The primary goal of my research is to understand the genetic causes and underlying pathogenic mechanisms that are responsible for inherited corneal endothelial dystrophies (CEDs) so that this knowledge can be translated into improved clinical care including earlier detection (genetic and clinical) and improved treatment strategies and outcomes.

In the UK life expectancy has increased by approximately 30 years over the past century and therefore age-related conditions such as FECD (the most common CED) are consequently placing an ever-increasing burden on the healthcare system. Hence, there is ever growing demand for innovative (donor tissue independent) and preventative therapies to address this global healthcare need.
This overall research program has broad reaching impact to the recipients based in the UK and beyond and will specifically benefit the following:

- Research scientists in academia who are aiming to gain a better understanding of corneal biology and genetics, ophthalmology, age-related disease mechanisms, non-coding mutation discovery and their molecular consequences, repeat-expansion mediated diseases aetiology and genomic medicine.

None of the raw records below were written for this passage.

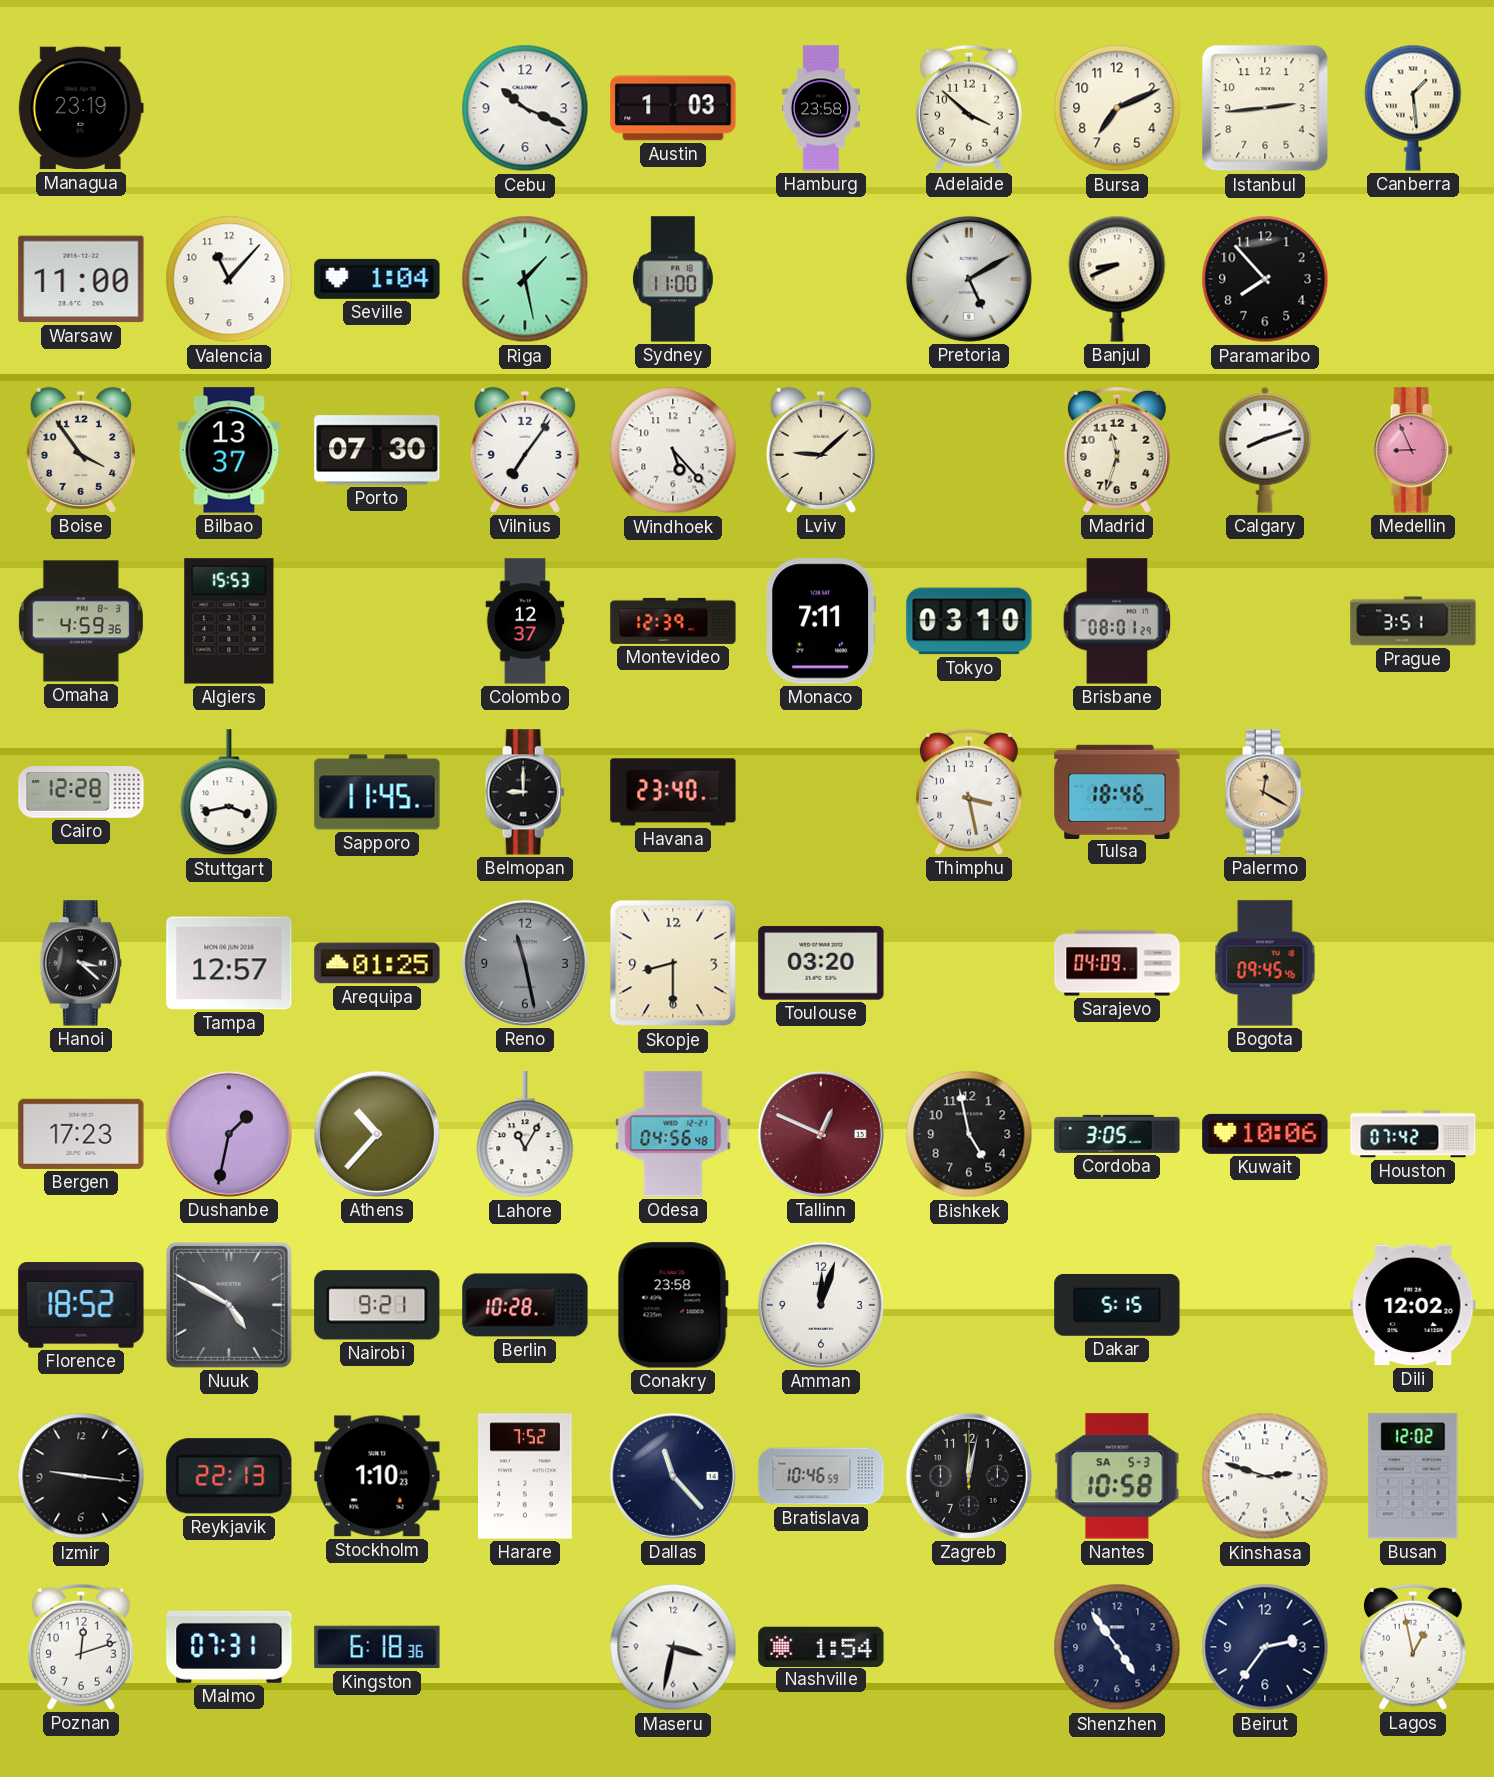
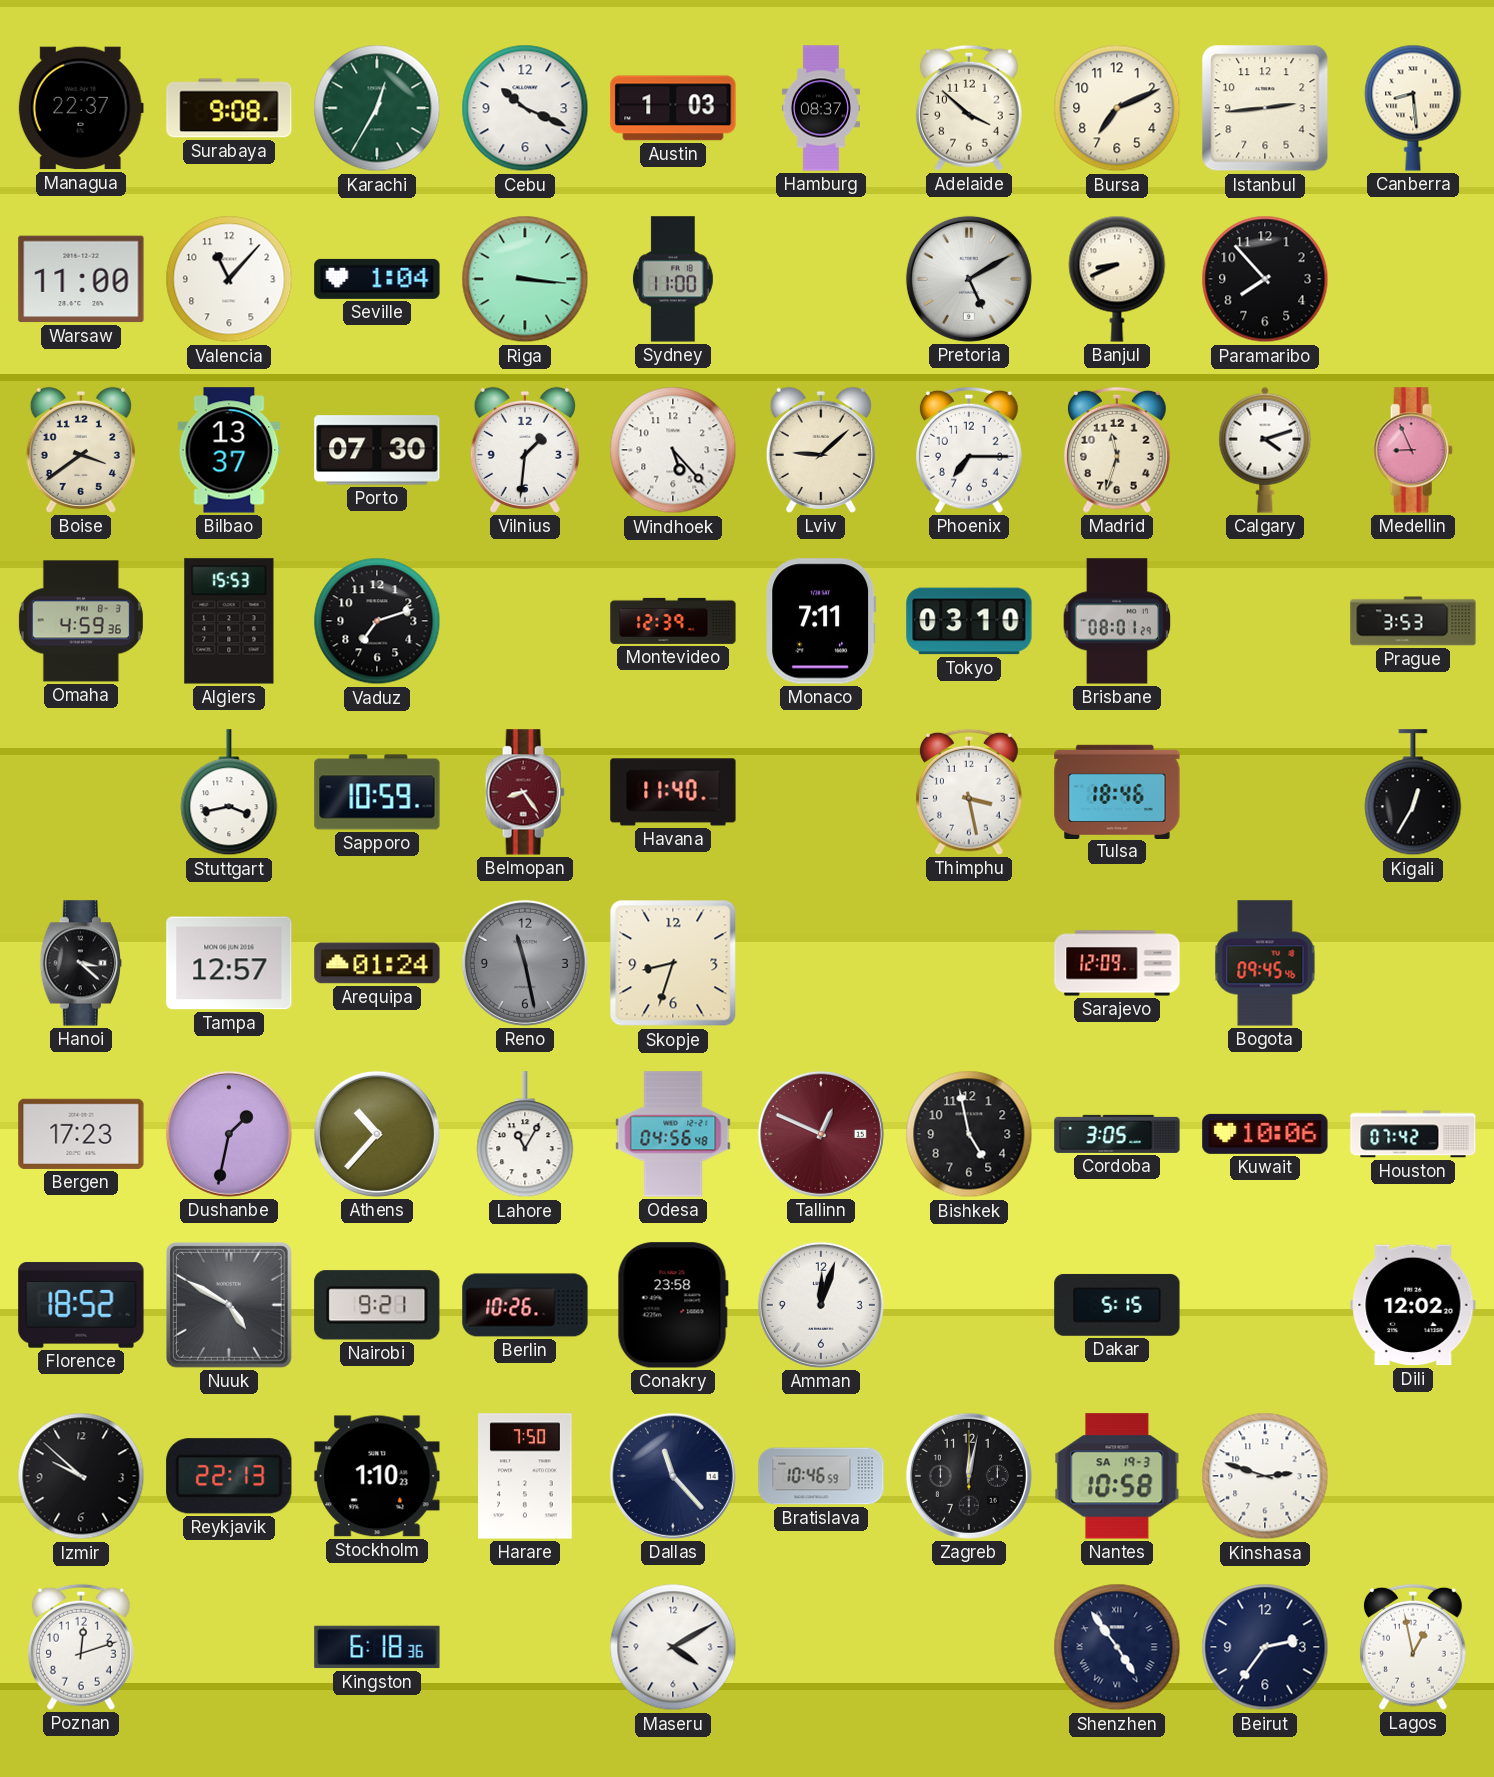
Managua: 23:19 -> 22:37
Surabaya: none -> 9:08
Karachi: none -> 12:35
Hamburg: 23:58 -> 08:37
Canberra: 1:29 -> 8:29
Riga: 1:28 -> 3:16
Boise: 3:54 -> 3:39
Vilnius: 7:06 -> 1:31
Phoenix: none -> 7:15
Calgary: 8:12 -> 4:12
Vaduz: none -> 7:12
Colombo: 12:37 -> none
Prague: 3:51 -> 3:53
Cairo: 12:28 -> none
Sapporo: 11:45 -> 10:59
Belmopan: 9:00 -> 8:24
Belmopan dial: black -> burgundy
Havana: 23:40 -> 11:40
Palermo: 12:20 -> none
Kigali: none -> 12:35
Arequipa: 01:25 -> 01:24
Skopje: 8:30 -> 8:33
Toulouse: 03:20 -> none
Sarajevo: 04:09 -> 12:09
Berlin: 10:28 -> 10:26
Izmir: 9:16 -> 9:52
Harare: 7:52 -> 7:50
Nantes date: SA 5-3 -> SA 19-3
Busan: 12:02 -> none
Malmo: 07:31 -> none
Maseru: 3:32 -> 4:10
Nashville: 1:54 -> none
Shenzhen numerals: Arabic -> Roman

- Biomedical scientists in academia and industry who are endeavouring to understand the molecular mechanisms of ophthalmic, triplet repeat-mediated and/or age-related diseases and how this knowledge can be harnessed for therapeutic intervention.

- Medical practitioners, ophthalmologists and clinical geneticists who are treating corneal endothelial dystrophy (CED) patients and of course the affected patients themselves and their respective family members will all benefit from this research. Data generated will aid and advise molecular diagnostic procedure, impact on the clinical management of disease, facilitate earlier pre-symptomatic detection of disease in families and improve genetic counselling for this patient group.

- The UK economy will benefit from this research proposal through biotech and pharmaceutical innovation conducted within the UK. For example, this research program and the groups scientific and clinical expertise biotech will favour Biotech companies such as ProQR to conduct clinical trials at UK based hospital such as Moorfields. Furthermore, treatments developed as part of this research program have the potential to prolong patients' ability to maintain their employment status.

- Healthcare policy makers will be influenced by knowledge acquired and new diagnostic methods and therapies devised as a direct outcome of this research program leading to improved public health in the UK and beyond.

-Public sector organisations will benefit and be influenced by scientific progress made by award. For example. UK-based eye charities including Fight for Sight, Moorfields Eye Charity and the National Eye Research Centre, who have seed funded different elements of this research program will collectively benefit from the ongoing success and outcomes of this award though outreach activity, public engagement and using positive outcome to leverage further funding for the wider ophthalmic research community.

- Through outreach activities the group aims to stimulate interest and educate lay audiences about inherited disease, gene-directed therapies and personalised medicine and genetic disease. For example, the PI and her team will continue to partake in patient public involvement (PPI) events hosted by themselves and others, charitable fundraising events and outreach activities such as the 'Pint of Science' festival within the UK to inform and disseminate their research to varied and lay audiences.

- At a personal development level during this project an experimental postdoctoral researcher and an experienced bioinformatician will partake in specialist skills training and career development activities that will enhance their personal career trajectories.